Cross-Domain Adaptation for Animal Pose Estimation
This addresses the lack of labeled data for animal pose estimation, enabling applications in fields like biology and robotics, though it is incremental as it builds on existing adaptation techniques.
The paper tackles the problem of animal pose estimation by building a dataset and proposing a cross-domain adaptation method to transfer knowledge from labeled to unlabeled animal classes, achieving convincing results.
In this paper, we are interested in pose estimation of animals. Animals usually exhibit a wide range of variations on poses and there is no available animal pose dataset for training and testing. To address this problem, we build an animal pose dataset to facilitate training and evaluation. Considering the heavy labor needed to label dataset and it is impossible to label data for all concerned animal species, we, therefore, proposed a novel cross-domain adaptation method to transform the animal pose knowledge from labeled animal classes to unlabeled animal classes. We use the modest animal pose dataset to adapt learned knowledge to multiple animals species.

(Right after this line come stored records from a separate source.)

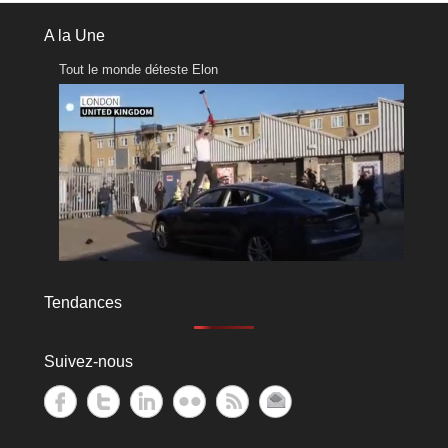
A la Une
Tout le monde déteste Elon
Tendances
Suivez-nous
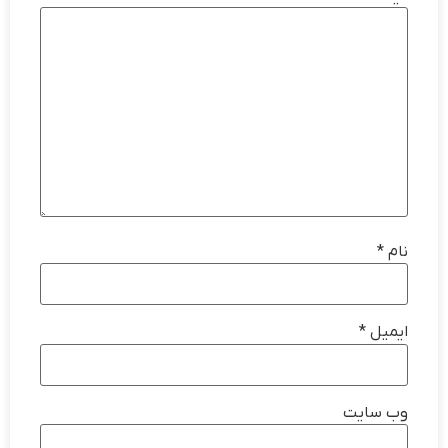
نام
*
ایمیل
*
وب‌ سایت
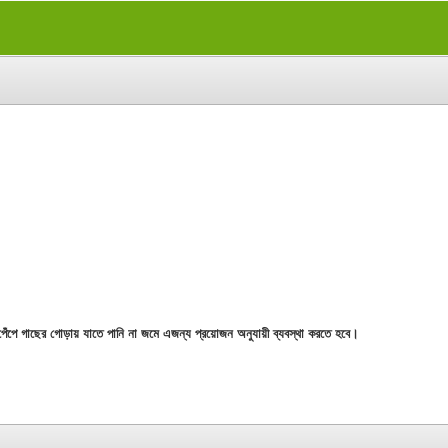
পেঁপে গাছের গোড়ায় যাতে পানি না জমে এজন্য প্রয়োজন অনুযায়ী ব্যবস্থা করতে হবে।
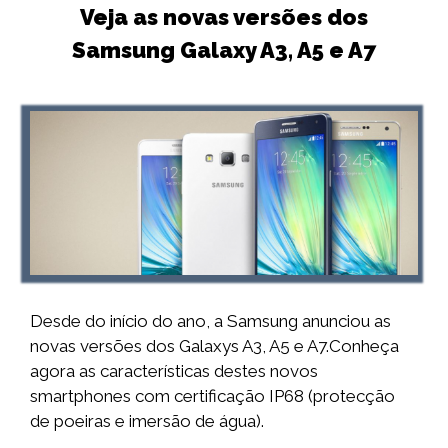
Veja as novas versões dos
Samsung Galaxy A3, A5 e A7
Desde do início do ano, a Samsung anunciou as
novas versões dos Galaxys A3, A5 e A7.Conheça
agora as características destes novos
smartphones com certificação IP68 (protecção
de poeiras e imersão de água).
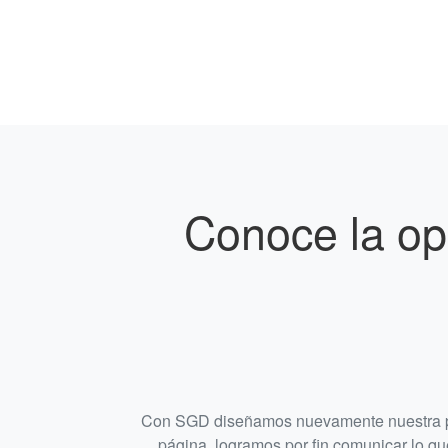
Conoce la op
Con SGD diseñamos nuevamente nuestra pági
página, logramos por fin comunicar lo qu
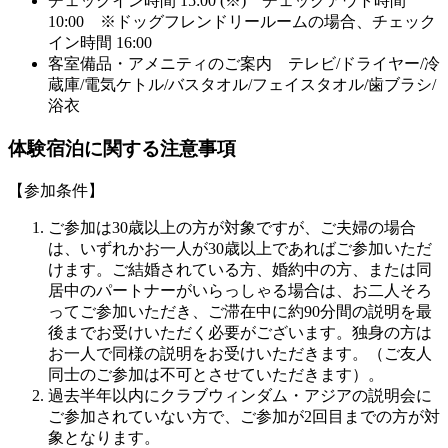
チェックイン時間 15:00 (※) チェックアウト時間
10:00 ※ドッグフレンドリールームの場合、チェック
イン時間 16:00
客室備品・アメニティのご案内 テレビ/ドライヤー/冷
蔵庫/電気ケトル/バスタオル/フェイスタオル/歯ブラシ/
浴衣
体験宿泊に関する注意事項
【参加条件】
ご参加は30歳以上の方が対象ですが、ご夫婦の場合
は、いずれかお一人が30歳以上であればご参加いただ
けます。ご結婚されている方、婚約中の方、または同
居中のパートナーがいらっしゃる場合は、お二人そろ
ってご参加いただき、ご滞在中に約90分間の説明を最
後までお受けいただく必要がございます。独身の方は
お一人で同様の説明をお受けいただきます。（ご友人
同士のご参加は不可とさせていただきます）。
過去半年以内にクラブウィンダム・アジアの説明会に
ご参加されていない方で、ご参加が2回目までの方が対
象となります。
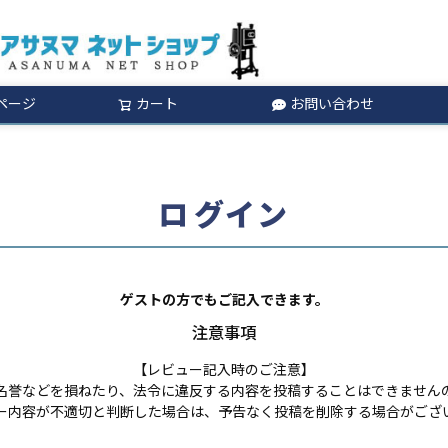
ページ
カート
お問い合わせ
検索
ログイン
ゲストの方でもご記入できます。
注意事項
【レビュー記入時のご注意】
名誉などを損ねたり、法令に違反する内容を投稿することはできません
ー内容が不適切と判断した場合は、予告なく投稿を削除する場合がござ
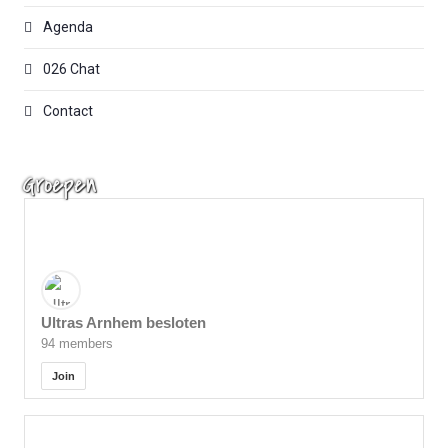
Agenda
026 Chat
Contact
Groepen
Ultras Arnhem besloten
94 members
Join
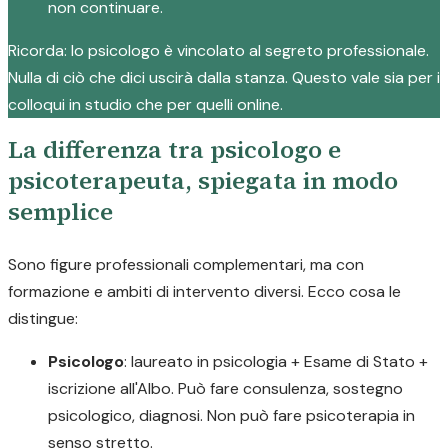
non continuare.
Ricorda: lo psicologo è vincolato al segreto professionale.
Nulla di ciò che dici uscirà dalla stanza. Questo vale sia per i
colloqui in studio che per quelli online.
La differenza tra psicologo e
psicoterapeuta, spiegata in modo
semplice
Sono figure professionali complementari, ma con
formazione e ambiti di intervento diversi. Ecco cosa le
distingue:
Psicologo
: laureato in psicologia + Esame di Stato +
iscrizione all'Albo. Può fare consulenza, sostegno
psicologico, diagnosi. Non può fare psicoterapia in
senso stretto.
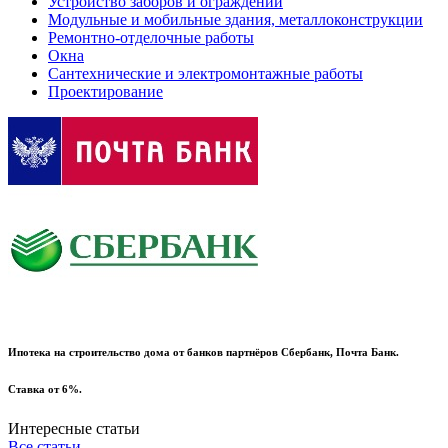
Устройство заборов и ограждений
Модульные и мобильные здания, металлоконструкции
Ремонтно-отделочные работы
Окна
Сантехнические и электромонтажные работы
Проектирование
Ипотека на строительство дома от банков партнёров Сбербанк, Почта Банк.
Ставка от 6%.
Интересные статьи
Все статьи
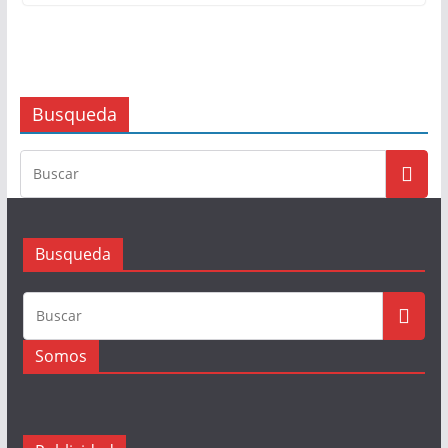
Busqueda
Busqueda
Somos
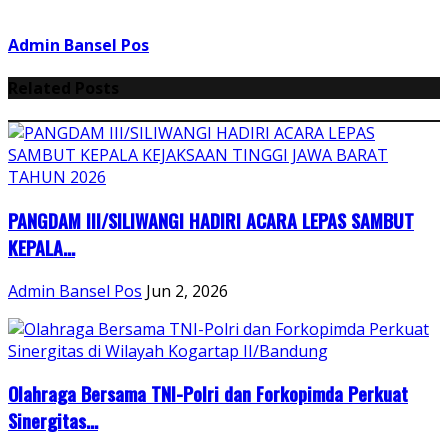
Admin Bansel Pos
Related Posts
PANGDAM III/SILIWANGI HADIRI ACARA LEPAS SAMBUT
KEPALA...
Admin Bansel Pos
Jun 2, 2026
Olahraga Bersama TNI-Polri dan Forkopimda Perkuat
Sinergitas...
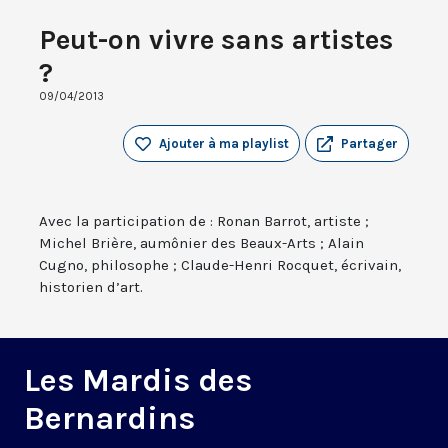
Peut-on vivre sans artistes
?
09/04/2013
Ajouter à ma playlist
Partager
Avec la participation de : Ronan Barrot, artiste ;
Michel Brière, aumônier des Beaux-Arts ; Alain
Cugno, philosophe ; Claude-Henri Rocquet, écrivain,
historien d’art.
Les Mardis des
Bernardins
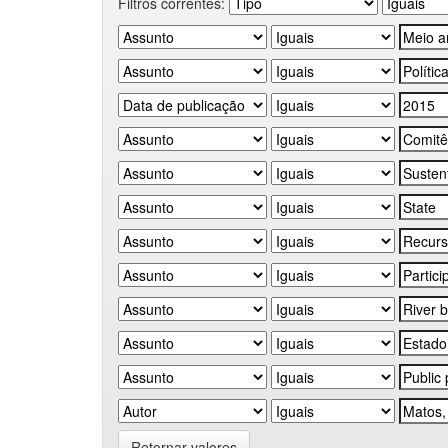
Filtros correntes:
Retornar valores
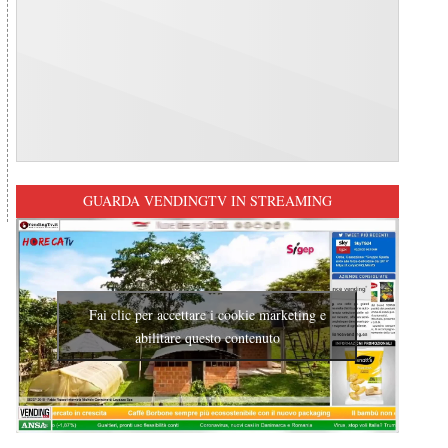
GUARDA VENDINGTV IN STREAMING
Fai clic per accettare i cookie marketing e
abilitare questo contenuto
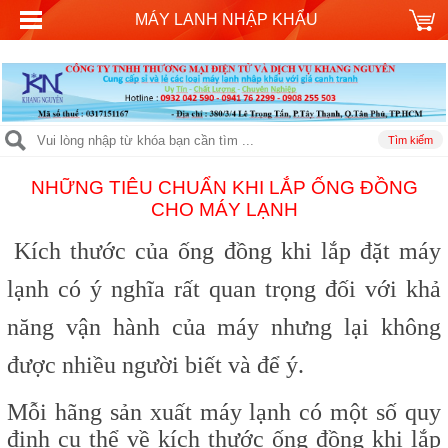
MÁY LANH NHẬP KHẨU
NHỮNG TIÊU CHUẨN KHI LẮP ỐNG ĐỒNG
CHO MÁY LẠNH
Kích thước của ống đồng khi lắp đặt máy
lạnh có ý nghĩa rất quan trọng đối với khả
năng vận hành của máy nhưng lại không
được nhiều người biết và để ý.
Mỗi hãng sản xuất máy lạnh có một số quy
định cụ thể về kích thước ống đồng khi lắp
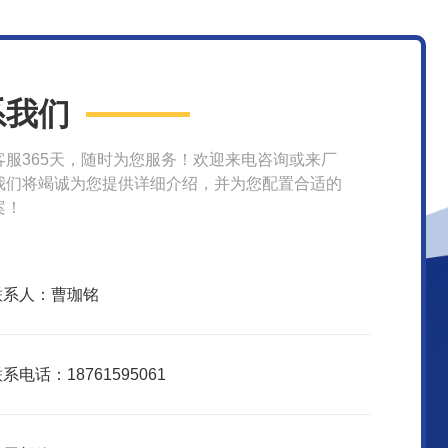
系我们
客服365天，随时为您服务！欢迎来电咨询或来厂
我们将竭诚为您提供详细介绍，并为您配置合适的
案！
联系人：曹珈铭
系电话：18761595061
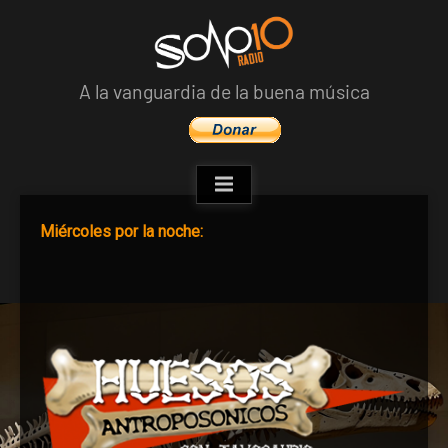
Skip
to
content
A la vanguardia de la buena música
Miércoles por la noche:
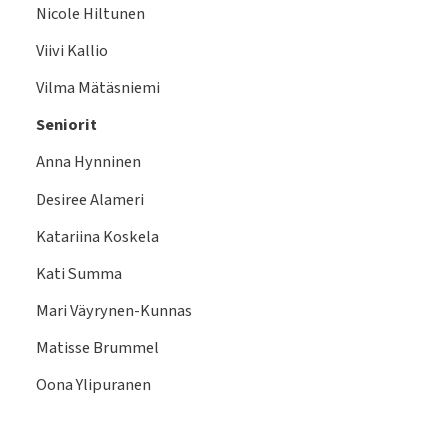
Nicole Hiltunen
Viivi Kallio
Vilma Mätäsniemi
Seniorit
Anna Hynninen
Desiree Alameri
Katariina Koskela
Kati Summa
Mari Väyrynen-Kunnas
Matisse Brummel
Oona Ylipuranen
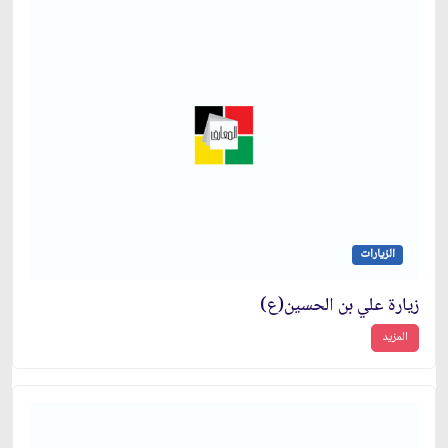
الزيارات
زيارة علي بن الحسين(ع)
المزيد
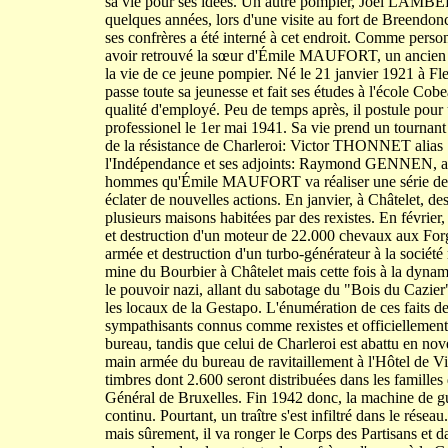
sa vie pour ses idées. Un autre pompier, Joël LAMBERT
quelques années, lors d'une visite au fort de Breendo
ses confrères a été interné à cet endroit. Comme person
avoir retrouvé la sœur d'Émile MAUFORT, un ancien coll
la vie de ce jeune pompier. Né le 21 janvier 1921 à Fleu
passe toute sa jeunesse et fait ses études à l'école Cobe
qualité d'employé. Peu de temps après, il postule pour
professionel le 1er mai 1941. Sa vie prend un tournant dé
de la résistance de Charleroi: Victor THONNET alias 
l'Indépendance et ses adjoints: Raymond GENNEN, al
hommes qu'Émile MAUFORT va réaliser une série de sa
éclater de nouvelles actions. En janvier, à Châtelet, de
plusieurs maisons habitées par des rexistes. En février
et destruction d'un moteur de 22.000 chevaux aux For
armée et destruction d'un turbo-générateur à la sociét
mine du Bourbier à Châtelet mais cette fois à la dynam
le pouvoir nazi, allant du sabotage du "Bois du Cazier"
les locaux de la Gestapo. L'énumération de ces faits de
sympathisants connus comme rexistes et officiellement 
bureau, tandis que celui de Charleroi est abattu en no
main armée du bureau de ravitaillement à l'Hôtel de Vi
timbres dont 2.600 seront distribuées dans les familles d
Général de Bruxelles. Fin 1942 donc, la machine de gue
continu. Pourtant, un traître s'est infiltré dans le rése
mais sûrement, il va ronger le Corps des Partisans et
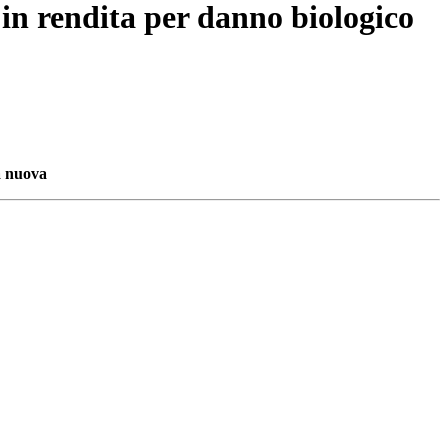
 in rendita per danno biologico
ia nuova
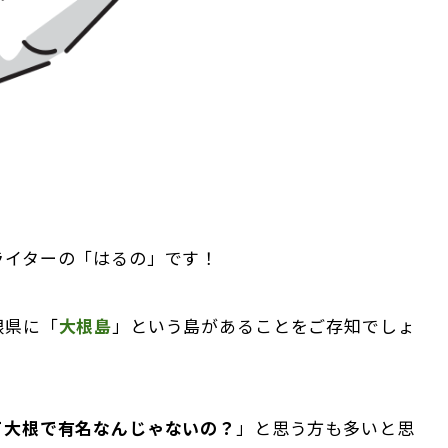
ライターの「はるの」です！
根県に「
大根島
」という島があることをご存知でしょ
て大根で有名なんじゃないの？
」と思う方も多いと思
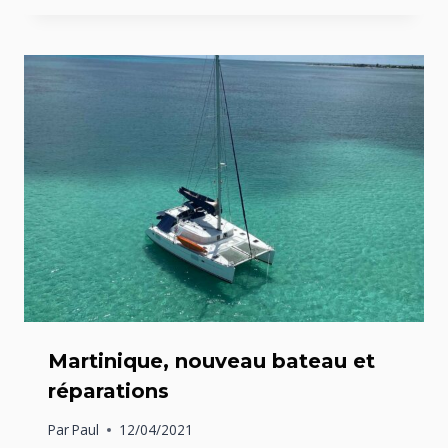
Martinique, nouveau bateau et
réparations
Par
Paul
12/04/2021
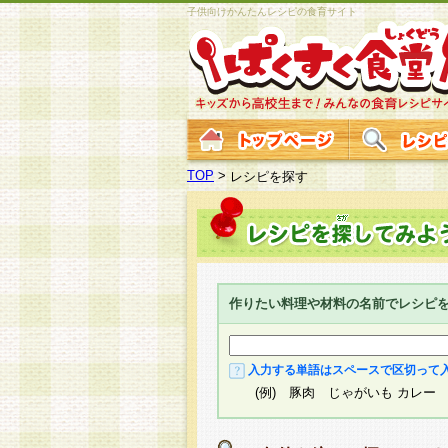
子供向けかんたんレシピの食育サイト
TOP
>
レシピを探す
作りたい料理や材料の名前でレシピ
入力する単語はスペースで区切って
(例) 豚肉 じゃがいも カレー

Moreover, humans also share skeleton similarities with some animals (especially four-footed mammals). Therefore, the easily available human pose dataset, which is of a much larger scale than our labeled animal dataset, provides important prior knowledge to boost up the performance on animal pose estimation. Experiments show that our proposed method leverages these pieces of prior knowledge well and achieves convincing results on animal pose estimation.